Seriously though, this makes me wonder how long the postcard publishers kept their images in use? Forty years does seem to be a long time.
Maybe this will help explain it:
The company Valentine & Sons was established in 1851 by Mr James Valentine (1814-1879), the son of Mr John Valentine, engineer of wood blocks for linen printing, Dundee. The firm began as early exponents of photography, became pioneers in the postcard industry and later developed the production of greetings cards, novelties, calendars and illustrated children's books.
James Valentine began in business aged 17 as an engraver. He began to practice Daugerrotype photography, first as an amateur, as an aid to engraving. He was soon proficient and began to take views and portraits in c.1850. He went to Paris to train under M. Bulow, one of the most skillful photographers in that city. On his return to Dundee he set up a studio in the High Street. He received a commission from the Queen to photograph a set of 40 views of Highland scenery and in 1868 was appointed as the Royal Photographer.
James Valentine's sons were both early to develop skills in photography and by 1879 they were in great demand, having grown into one of the largest establishments in the country. In 1897 the government allowed correspondence to be written on the reverse of a postcard. This coincided with Valentine's success in collotype printing, a lithographic technique which mechanically reproduced images for printing as postcards. By the end of the century, Valentines had established the perfect method for cheap reproduction of postcards. They were also able to use their immense collection of topographical negatives to issue series after series of scenes from throughout Britain.
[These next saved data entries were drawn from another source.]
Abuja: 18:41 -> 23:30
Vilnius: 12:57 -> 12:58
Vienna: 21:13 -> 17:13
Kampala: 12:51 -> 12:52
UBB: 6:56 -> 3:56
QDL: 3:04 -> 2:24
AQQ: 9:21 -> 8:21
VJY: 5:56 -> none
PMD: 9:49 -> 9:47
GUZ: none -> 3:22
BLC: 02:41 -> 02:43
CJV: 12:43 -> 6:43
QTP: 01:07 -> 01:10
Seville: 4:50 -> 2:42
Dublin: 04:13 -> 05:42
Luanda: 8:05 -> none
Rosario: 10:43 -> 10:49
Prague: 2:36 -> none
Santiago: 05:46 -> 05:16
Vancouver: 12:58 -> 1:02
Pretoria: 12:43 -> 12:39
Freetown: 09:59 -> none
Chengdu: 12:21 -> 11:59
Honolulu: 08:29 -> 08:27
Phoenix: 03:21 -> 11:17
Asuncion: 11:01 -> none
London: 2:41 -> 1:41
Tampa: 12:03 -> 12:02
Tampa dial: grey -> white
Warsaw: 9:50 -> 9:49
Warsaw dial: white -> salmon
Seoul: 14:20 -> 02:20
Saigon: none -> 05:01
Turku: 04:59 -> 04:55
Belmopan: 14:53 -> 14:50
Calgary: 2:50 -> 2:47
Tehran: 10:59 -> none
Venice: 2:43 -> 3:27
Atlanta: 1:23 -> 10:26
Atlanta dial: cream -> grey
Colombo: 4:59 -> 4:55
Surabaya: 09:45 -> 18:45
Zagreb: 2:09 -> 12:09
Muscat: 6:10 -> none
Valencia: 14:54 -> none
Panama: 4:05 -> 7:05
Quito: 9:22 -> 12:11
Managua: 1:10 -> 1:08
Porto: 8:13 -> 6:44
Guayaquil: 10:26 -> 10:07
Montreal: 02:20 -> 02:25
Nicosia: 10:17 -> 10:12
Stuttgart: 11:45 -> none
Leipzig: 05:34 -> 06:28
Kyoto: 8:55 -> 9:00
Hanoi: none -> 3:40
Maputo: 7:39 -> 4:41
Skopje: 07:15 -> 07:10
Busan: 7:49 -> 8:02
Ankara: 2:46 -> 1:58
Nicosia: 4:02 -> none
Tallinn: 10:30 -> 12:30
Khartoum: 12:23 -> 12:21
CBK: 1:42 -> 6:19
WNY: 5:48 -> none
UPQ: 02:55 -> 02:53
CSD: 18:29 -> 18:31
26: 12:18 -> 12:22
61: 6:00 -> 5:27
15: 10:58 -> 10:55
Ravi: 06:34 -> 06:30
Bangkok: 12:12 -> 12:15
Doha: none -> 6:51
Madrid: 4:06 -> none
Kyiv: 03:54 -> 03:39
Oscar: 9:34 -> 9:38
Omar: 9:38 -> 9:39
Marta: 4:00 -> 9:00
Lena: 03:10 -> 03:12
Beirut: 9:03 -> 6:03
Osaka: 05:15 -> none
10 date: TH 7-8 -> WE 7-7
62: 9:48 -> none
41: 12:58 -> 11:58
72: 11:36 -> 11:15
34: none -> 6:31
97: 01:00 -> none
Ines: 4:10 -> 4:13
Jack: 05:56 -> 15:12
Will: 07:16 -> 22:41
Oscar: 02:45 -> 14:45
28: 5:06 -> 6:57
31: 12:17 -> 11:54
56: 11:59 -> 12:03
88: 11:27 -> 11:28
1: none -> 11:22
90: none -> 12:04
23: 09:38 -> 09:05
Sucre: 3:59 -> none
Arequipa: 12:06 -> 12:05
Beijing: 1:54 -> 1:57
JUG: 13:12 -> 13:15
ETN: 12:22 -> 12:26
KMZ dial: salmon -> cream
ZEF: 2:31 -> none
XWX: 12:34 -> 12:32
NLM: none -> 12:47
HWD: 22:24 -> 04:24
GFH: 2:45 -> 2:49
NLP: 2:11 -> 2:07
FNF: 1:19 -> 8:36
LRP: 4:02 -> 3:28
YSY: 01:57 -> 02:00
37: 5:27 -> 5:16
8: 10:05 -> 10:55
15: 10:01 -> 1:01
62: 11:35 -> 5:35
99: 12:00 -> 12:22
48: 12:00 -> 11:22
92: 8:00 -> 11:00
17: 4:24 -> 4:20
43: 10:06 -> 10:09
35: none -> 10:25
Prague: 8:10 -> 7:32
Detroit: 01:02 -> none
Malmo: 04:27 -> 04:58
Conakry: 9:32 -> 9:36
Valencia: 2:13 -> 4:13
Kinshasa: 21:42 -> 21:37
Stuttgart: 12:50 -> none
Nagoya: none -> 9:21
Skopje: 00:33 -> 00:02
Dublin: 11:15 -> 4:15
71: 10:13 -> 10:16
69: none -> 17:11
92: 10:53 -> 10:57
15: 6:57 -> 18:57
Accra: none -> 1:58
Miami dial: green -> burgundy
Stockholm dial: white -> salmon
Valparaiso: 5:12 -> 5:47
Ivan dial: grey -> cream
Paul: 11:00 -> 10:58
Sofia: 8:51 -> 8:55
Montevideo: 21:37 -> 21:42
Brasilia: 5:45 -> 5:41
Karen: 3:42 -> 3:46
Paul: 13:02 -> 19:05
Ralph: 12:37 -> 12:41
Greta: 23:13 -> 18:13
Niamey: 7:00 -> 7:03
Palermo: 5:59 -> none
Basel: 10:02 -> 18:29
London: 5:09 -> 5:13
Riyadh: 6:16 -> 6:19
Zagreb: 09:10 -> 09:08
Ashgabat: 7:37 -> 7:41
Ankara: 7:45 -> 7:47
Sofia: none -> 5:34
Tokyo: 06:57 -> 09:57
By the early 1900s they also had a growing trade in Christmas cards and children's books and had begun to publish fancy cards. In 1908 they became the official postcard publishers for the international Franco-British exhibition at the White City, and began to publish exhibition cards which are noted for their high quality of design. By the time of the First World War they had become a world-wide name with office branches in Canada, South Africa, Australia, America and Norway. In the 1920s they expanded their trade in Christmas cards and calendars and then in greetings cards which forms the basis of their business today. In 1963 the company became a subsidiary of John Waddington Ltd.